Given entries>
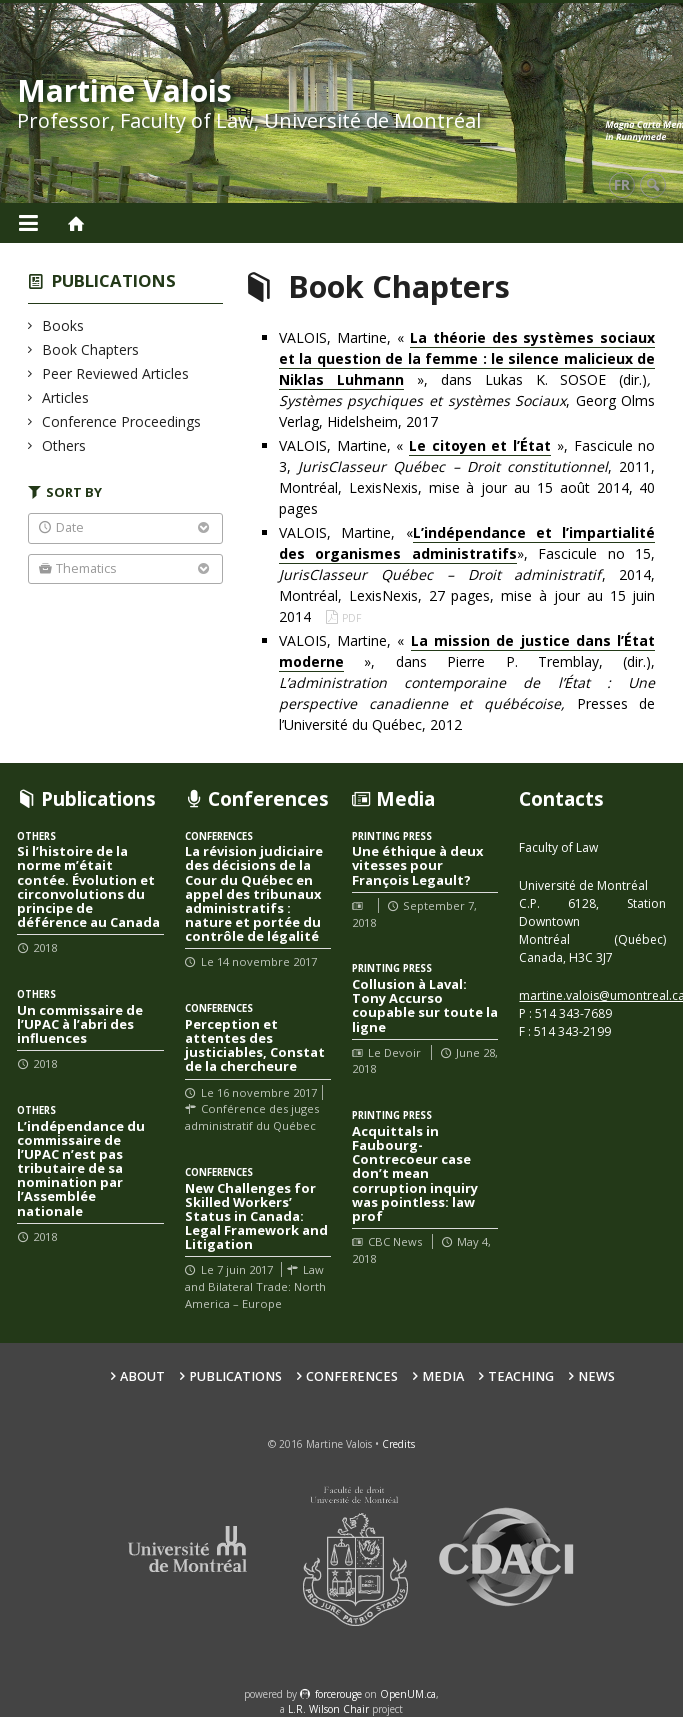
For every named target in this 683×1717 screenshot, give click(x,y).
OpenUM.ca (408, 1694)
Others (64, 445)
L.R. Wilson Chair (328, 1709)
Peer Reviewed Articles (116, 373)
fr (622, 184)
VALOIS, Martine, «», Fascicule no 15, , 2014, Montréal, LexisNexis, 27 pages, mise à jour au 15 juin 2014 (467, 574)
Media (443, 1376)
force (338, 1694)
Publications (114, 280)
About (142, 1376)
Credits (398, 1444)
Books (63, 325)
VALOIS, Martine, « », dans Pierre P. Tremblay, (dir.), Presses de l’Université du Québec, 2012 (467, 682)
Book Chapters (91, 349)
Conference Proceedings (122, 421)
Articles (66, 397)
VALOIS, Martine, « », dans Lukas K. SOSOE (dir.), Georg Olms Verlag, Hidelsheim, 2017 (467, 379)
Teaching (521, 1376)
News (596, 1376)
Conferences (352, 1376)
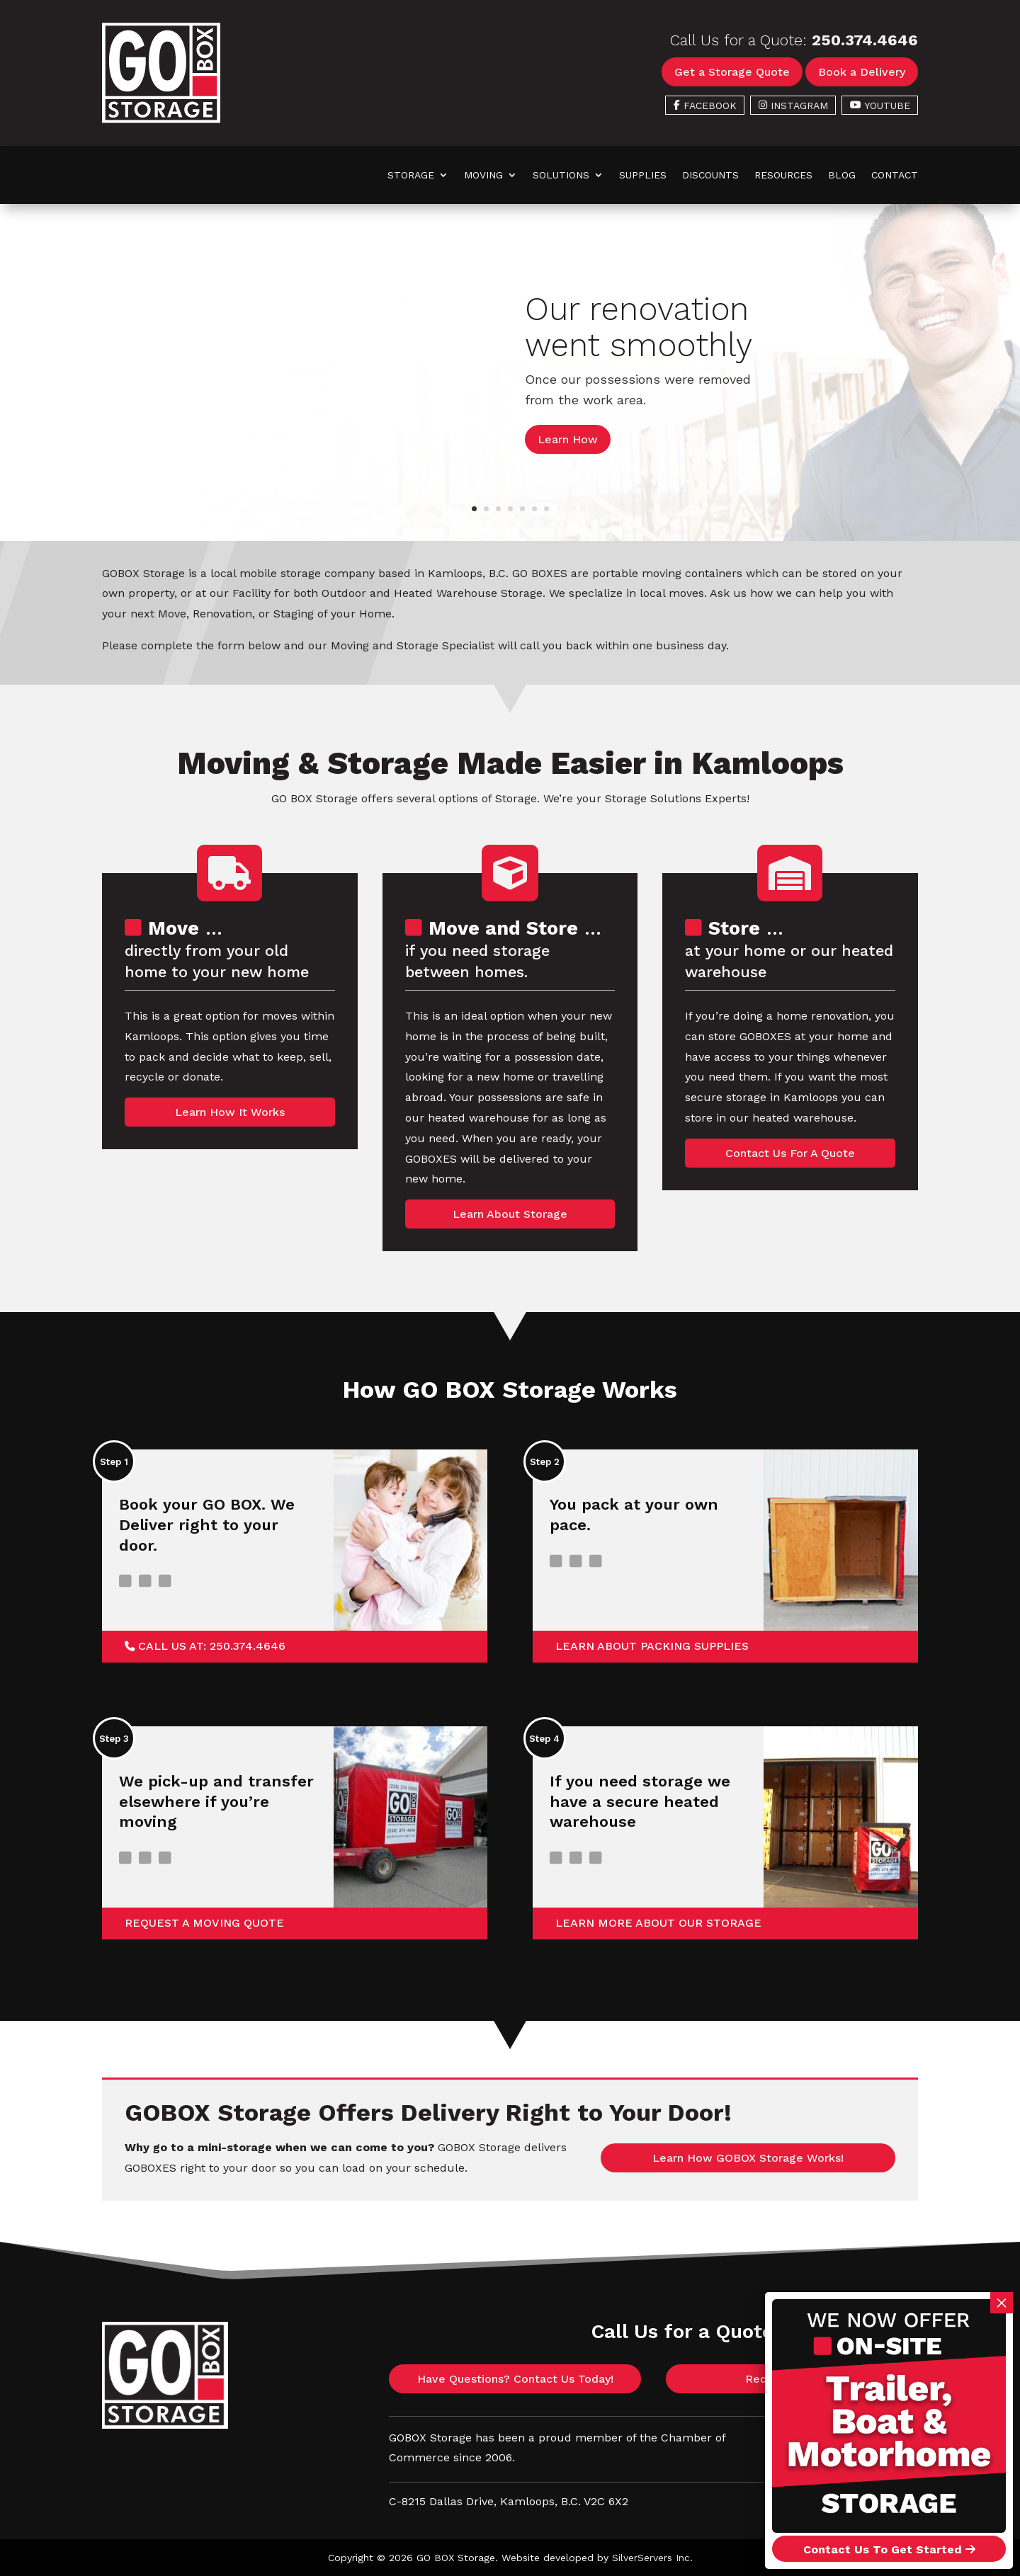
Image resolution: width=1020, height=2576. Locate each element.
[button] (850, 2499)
--
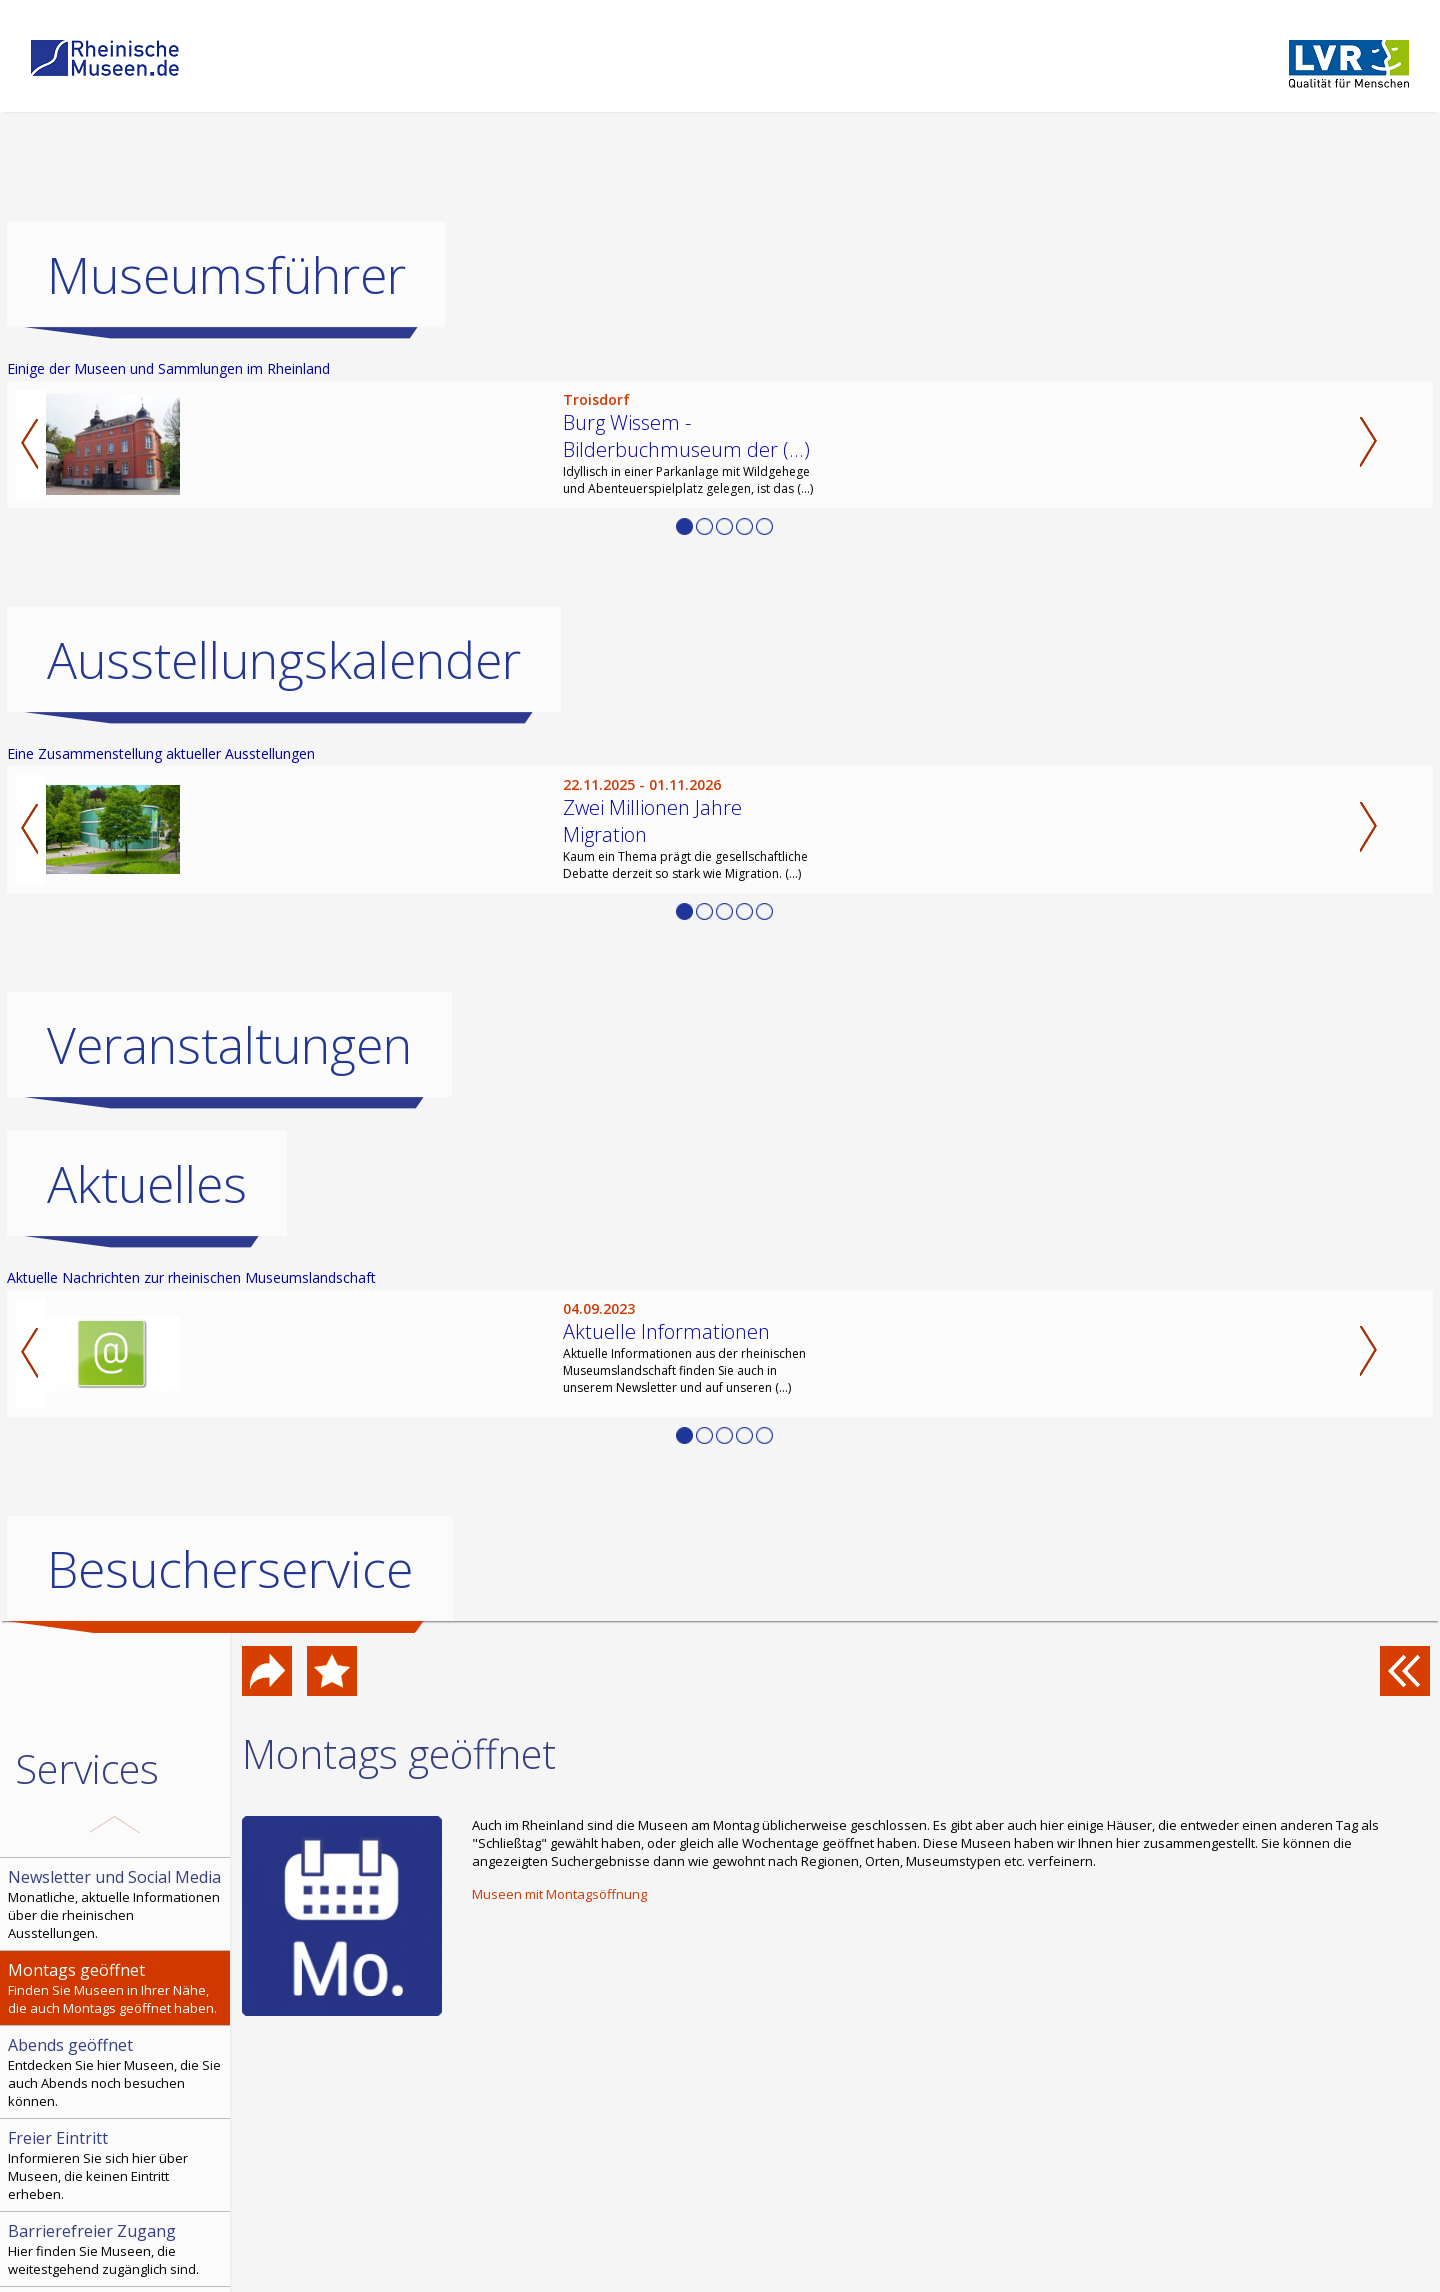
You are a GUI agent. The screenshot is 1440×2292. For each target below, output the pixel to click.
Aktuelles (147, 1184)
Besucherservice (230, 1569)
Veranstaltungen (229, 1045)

Aim of the exercise>
Transcribe, from the material above, the stretch starting at the line with "Credits (398, 1444)" and ending at the line with "[button] (850, 2499)", both included, exactly. Do not carry over pictures.

Output for this task>
Credits (398, 1444)
Books (63, 325)
VALOIS, Martine, « », dans Pierre P. Tremblay, (dir.), Presses de l’Université du Québec, 2012 (467, 682)
Book Chapters (91, 349)
Conference Proceedings (122, 421)
Articles (66, 397)
VALOIS, Martine, « », dans Lukas K. SOSOE (dir.), Georg Olms Verlag, Hidelsheim, 2017 (467, 379)
Teaching (521, 1376)
News (596, 1376)
Conferences (352, 1376)
Image resolution: width=1020, height=2576. Locate each element.
[button] (850, 2499)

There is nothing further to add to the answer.